Consider the Birds

For my Lenten Discipline this year, I’ve decided I’ll be reading (and blogging) about Debbie Blue’s book, Consider the Birds: A Provocative Guide to Birds of the Bible. 

If you know me in real life, you know that many/most of my sweatshirts are adorned with pictures of birds.

From my earliest memory, my grandmother never said, “See the pretty birdie!”

No, she always said things like “I heard the white-throat sparrows this morning. It must be almost spring.” or “The mockingbird must have a nest right outside the back door because they dive-bomb the dog when she goes outside to do her business.”

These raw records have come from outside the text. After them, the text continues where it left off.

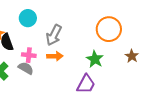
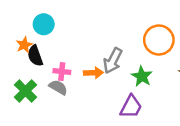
cyan circle: (28, 18) -> (44, 24), moved
gray arrow: (54, 35) -> (113, 61), moved

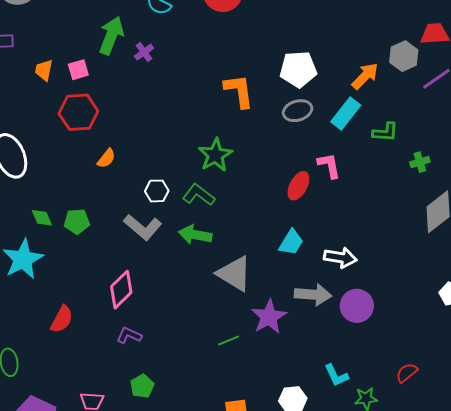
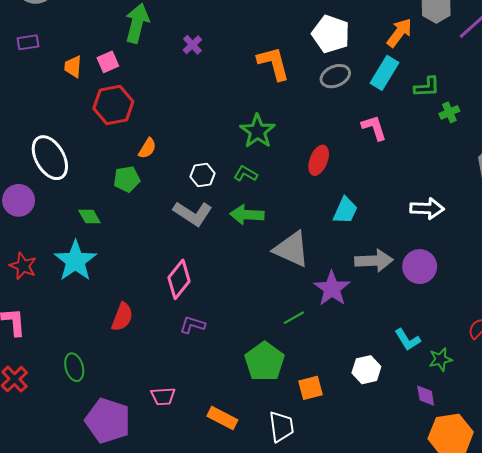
purple cross: (144, 52) -> (192, 45), moved
white pentagon: (298, 69) -> (331, 34), turned 30
green cross: (420, 162) -> (449, 112), moved
red ellipse: (298, 186) -> (319, 160), moved
green L-shape: (199, 195) -> (246, 174), size x0.7
green pentagon: (77, 221) -> (127, 179), moved
white arrow: (340, 258) -> (427, 209), moved
green pentagon: (142, 386) -> (265, 362), moved, size x1.6

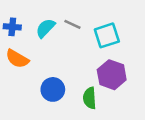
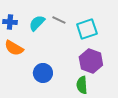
green semicircle: (90, 98) -> (82, 85), moved

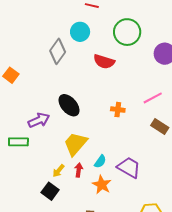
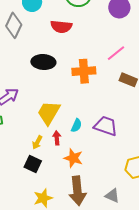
black ellipse: (69, 105) -> (43, 62), moved, turned -35
orange cross: (118, 110) -> (84, 71), size x1.6
orange star: (102, 185) -> (73, 158), moved

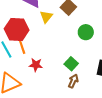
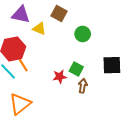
yellow triangle: (46, 17) -> (39, 29), turned -32
red star: (36, 65) -> (60, 77), moved

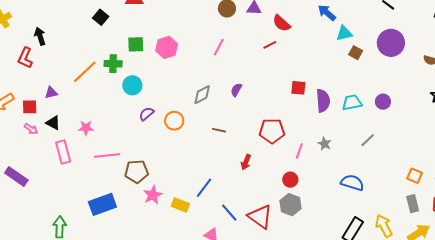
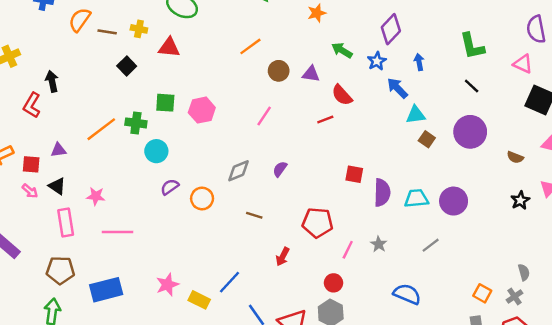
purple circle: (383, 102) -> (454, 201), size x1.5
brown pentagon: (137, 172) -> (60, 270), moved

By the time I was nine or ten, I could tell the difference between a white-throat sparrow and a house sparrow. I knew the papa cardinal was the bright red one while his mate and babies were drab brown with a little shade of red underlying the crest on their heads. I knew that robins like to play in the spray of the sprinkler because it softened up the ground to allow them to more easily find their breakfast of a nice fat worm. I knew the right kind of bird feeder to get to keep the squirrels out of the birdseed and to make it more difficult for the big birds to hog all the goodies.

Now that we live in a different part of the country, I’m having to learn new birds. The white-crowned sparrow and its distinctive call is new to me. While I grew up with red-headed woodpeckers, I never saw a flicker before we moved to the Pacific Northwest. The bright blue of the blue jay outside my window in the south has been replaced by the inky blue-black of the Steller’s Jay (although they still make the same raucous sound).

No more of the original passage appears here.